Discussion in 'Gunsmithing and Repairs' started by CyBerlin, Jan 21, 2013.

  1. CyBerlin

    CyBerlin Member

    I recently purchased an East German Makarov from the early 1960's.

    The Single-Action trigger is nice and crisp but the Double-Action trigger leaves a lot to be desired. It's very, VERY heavy and not as smooth as I'd like.

    I'm not prepared to do any homebrew polishing of the hammer, sear, and trigger bar by removing components from the gun and subjecting them to a polishing stone. However, I'm hoping that by patiently using some 9x18 Makarov Snap Caps and dry firing the gun (in both DA and SA mode), I can improve the trigger pull.

    What I'd like to know is whether I can help the process along by using some J-B Bore paste as a lapping compound. Several years ago, I used J-B Bore paste on the bolt and safety tab on my CZ-452 Scout 22LR rifle; both of these steel parts needed a little help and the J-B Bore paste, along with several hours of manually working the action, did the trick. The bolt is now smooth as silk.

    Can I do the same thing with my Makarov?

    (And if this is a dumb idea, I apologize in advance.)
  2. CyBerlin

    CyBerlin Member

    For what it's worth, I plan to disassemble the Makarov according to the following instructions:


    If the feedback is "bad idea!" (for using bore compound), then I'll probably just lube any oil and metal-to-metal areas on the gun.

    If the consensus opinion is that bore compound won't harm the internals, I'll probably use some J-B where the hammer, sear, and hammer bar touch each other, then spend a weekend dry firing the gun with some 9x18 Snap Caps.
    Last edited: Jan 21, 2013
  3. Dryft

    Dryft Well-Known Member

    This should probably be reposted in the Gunsmithing and Repairs forum.
  4. Sam1911

    Sam1911 Moderator

    This is generally said to be a pretty poor substitute for a trigger job and a bit of a gun guys' old wives tale. (It is most often rendered as putting toothpaste into a revolver's action to loosen it up.)

    Problems are, you can't control where the abrasive is going, and can't control what it is cutting. So in essence you're just wearing out the gun, in a random fashion, at an accelerated rate.

    Of course, there will be plenty of folks who swear it has done miracles, but it isn't something I'd do to a gun I planned to keep and use.
  5. CyBerlin

    CyBerlin Member

    Thanks for the feedback.

    So what are my options? Or what's the best approach to improving the trigger pull?

    Should I just keep dry firing the gun w/ some snap caps? Or should I pay to have a proper trigger job done on the gun?
  6. Sam1911

    Sam1911 Moderator

    Well, dry-firing it will help it a lot, given enough repetitions. It also will make your trigger finger much stronger which solves a lot of problems. (That's part of why I spend at least part of each year shooting DA revolver exclusively in competition.)

    But the best bet would be to find someone who knows what they're doing with a Mak and have them give it some love.

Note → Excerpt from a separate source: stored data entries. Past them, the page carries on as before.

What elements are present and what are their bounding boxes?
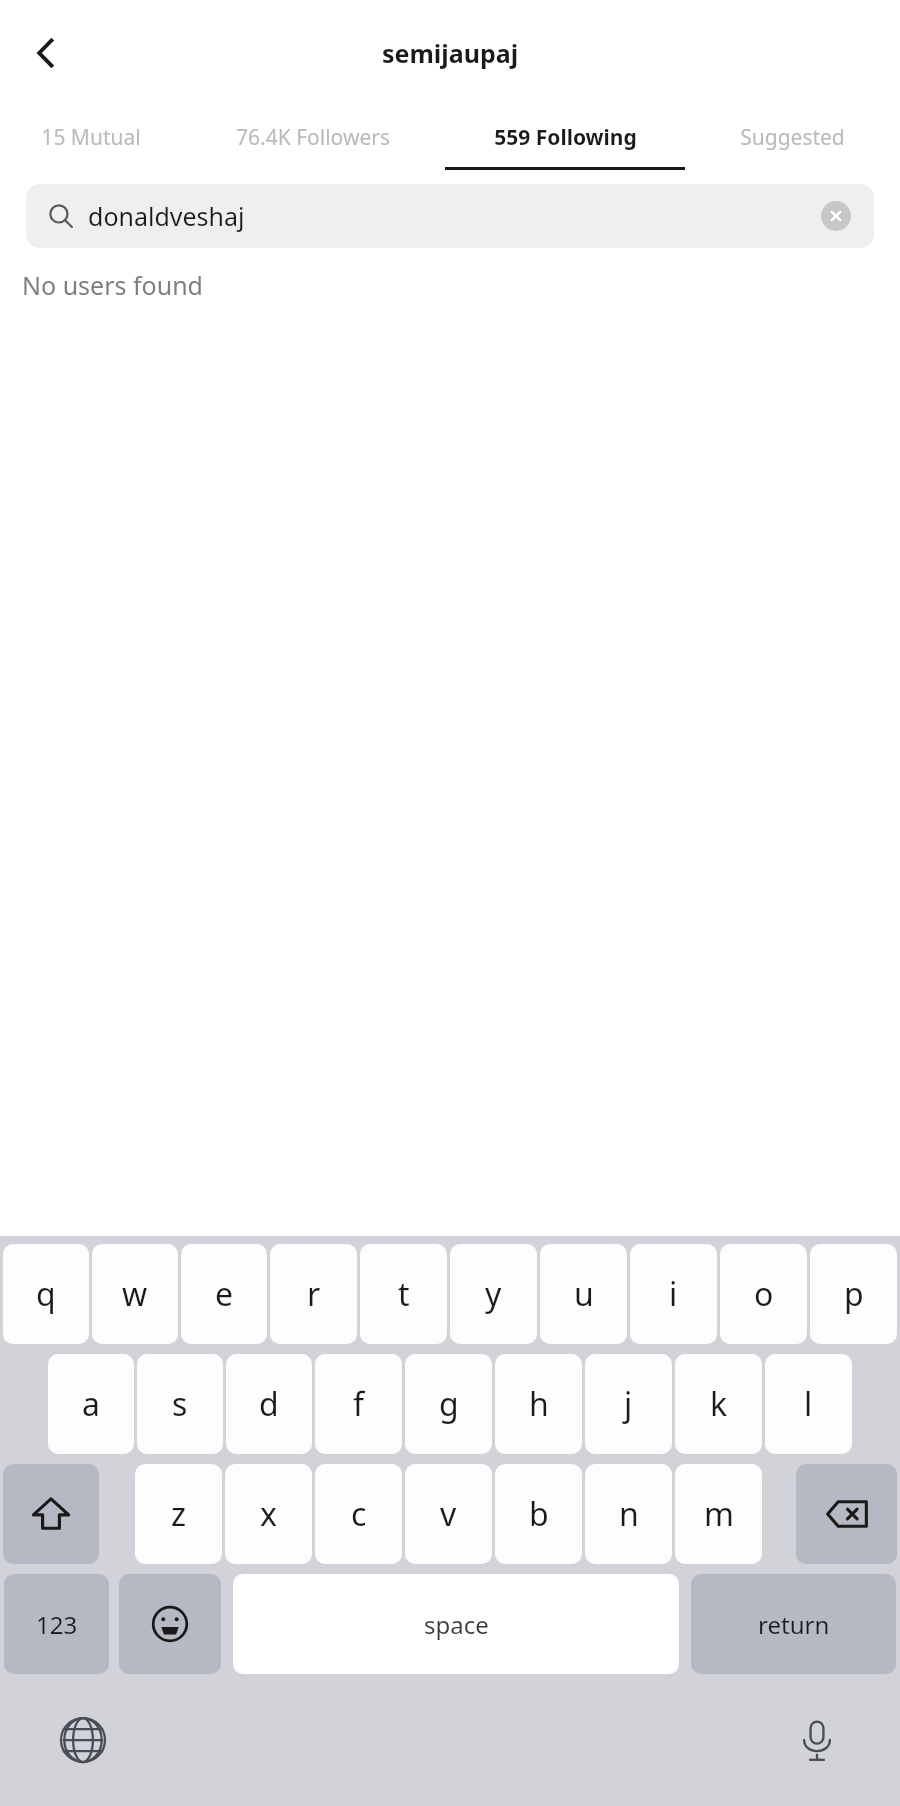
button[interactable]: w: [92, 1244, 178, 1344]
staticText: No users found: [22, 268, 203, 302]
staticText: h: [529, 1382, 549, 1426]
staticText: n: [619, 1492, 639, 1536]
staticText: t: [398, 1272, 410, 1316]
button[interactable]: h: [495, 1354, 582, 1454]
staticText: m: [704, 1492, 734, 1536]
staticText: k: [710, 1382, 728, 1426]
staticText: 559 Following: [494, 123, 637, 152]
button[interactable]: g: [405, 1354, 492, 1454]
staticText: u: [574, 1272, 594, 1316]
button[interactable]: c: [315, 1464, 402, 1564]
button[interactable]: z: [135, 1464, 222, 1564]
button[interactable]: m: [675, 1464, 762, 1564]
staticText: donaldveshaj: [88, 199, 245, 233]
button[interactable]: o: [720, 1244, 807, 1344]
button[interactable]: Suggested: [685, 105, 900, 170]
staticText: z: [171, 1492, 187, 1536]
staticText: o: [754, 1272, 774, 1316]
staticText: d: [259, 1382, 279, 1426]
button[interactable]: n: [585, 1464, 672, 1564]
staticText: b: [529, 1492, 549, 1536]
button[interactable]: return: [691, 1574, 896, 1674]
button[interactable]: j: [585, 1354, 672, 1454]
button[interactable]: s: [137, 1354, 223, 1454]
button[interactable]: p: [810, 1244, 897, 1344]
staticText: a: [82, 1382, 100, 1426]
staticText: g: [439, 1382, 459, 1426]
staticText: v: [440, 1492, 457, 1536]
staticText: e: [215, 1272, 234, 1316]
button[interactable]: u: [540, 1244, 627, 1344]
button[interactable]: q: [3, 1244, 89, 1344]
button[interactable]: space: [233, 1574, 679, 1674]
button[interactable]: t: [360, 1244, 447, 1344]
staticText: r: [307, 1272, 321, 1316]
button[interactable]: Change keyboard language: [48, 1705, 118, 1775]
button[interactable]: 123: [4, 1574, 109, 1674]
staticText: p: [844, 1272, 864, 1316]
button[interactable]: Emoji: [119, 1574, 221, 1674]
button[interactable]: v: [405, 1464, 492, 1564]
staticText: y: [485, 1272, 502, 1316]
staticText: w: [122, 1272, 148, 1316]
button[interactable]: d: [226, 1354, 312, 1454]
staticText: semijaupaj: [382, 36, 519, 70]
staticText: 76.4K Followers: [236, 123, 390, 152]
button[interactable]: Voice input: [782, 1705, 852, 1775]
button[interactable]: b: [495, 1464, 582, 1564]
button[interactable]: y: [450, 1244, 537, 1344]
staticText: l: [804, 1382, 813, 1426]
staticText: Suggested: [740, 123, 845, 152]
staticText: return: [758, 1608, 830, 1641]
button[interactable]: r: [270, 1244, 357, 1344]
button[interactable]: donaldveshaj: [26, 184, 874, 248]
staticText: 123: [36, 1608, 78, 1641]
button[interactable]: Clear search: [820, 200, 852, 232]
staticText: 15 Mutual: [41, 123, 141, 152]
staticText: space: [424, 1608, 489, 1641]
button[interactable]: Shift: [3, 1464, 99, 1564]
button[interactable]: 76.4K Followers: [181, 105, 445, 170]
button[interactable]: k: [675, 1354, 762, 1454]
button[interactable]: f: [315, 1354, 402, 1454]
staticText: q: [36, 1272, 56, 1316]
button[interactable]: Back: [10, 17, 82, 89]
staticText: x: [260, 1492, 277, 1536]
staticText: i: [669, 1272, 678, 1316]
button[interactable]: 15 Mutual: [0, 105, 181, 170]
button[interactable]: l: [765, 1354, 852, 1454]
button[interactable]: x: [225, 1464, 312, 1564]
button[interactable]: a: [48, 1354, 134, 1454]
staticText: s: [172, 1382, 188, 1426]
staticText: f: [353, 1382, 365, 1426]
button[interactable]: 559 Following: [445, 105, 685, 170]
button[interactable]: e: [181, 1244, 267, 1344]
staticText: c: [351, 1492, 367, 1536]
button[interactable]: i: [630, 1244, 717, 1344]
staticText: j: [624, 1382, 633, 1426]
button[interactable]: Backspace: [796, 1464, 897, 1564]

    I did check Wolff gunsprings and they don't have reduced power mainsprings for Maks. That would have been my next suggestion.
  7. CyBerlin

    CyBerlin Member

    Hammer & trigger springs for the Makarov are available from Numrich, but I suspect that these are just drop-in NOS replacements, so I'd be back to Square 1 if I spend $16 on these.


    Looks like I need to find a competent Makarov gunsmith east of Seattle (Issaquah, Redmond, Bellevue).

    EDIT: Just posted a separate thread asking for gunsmith recommendations in my area. Thanks!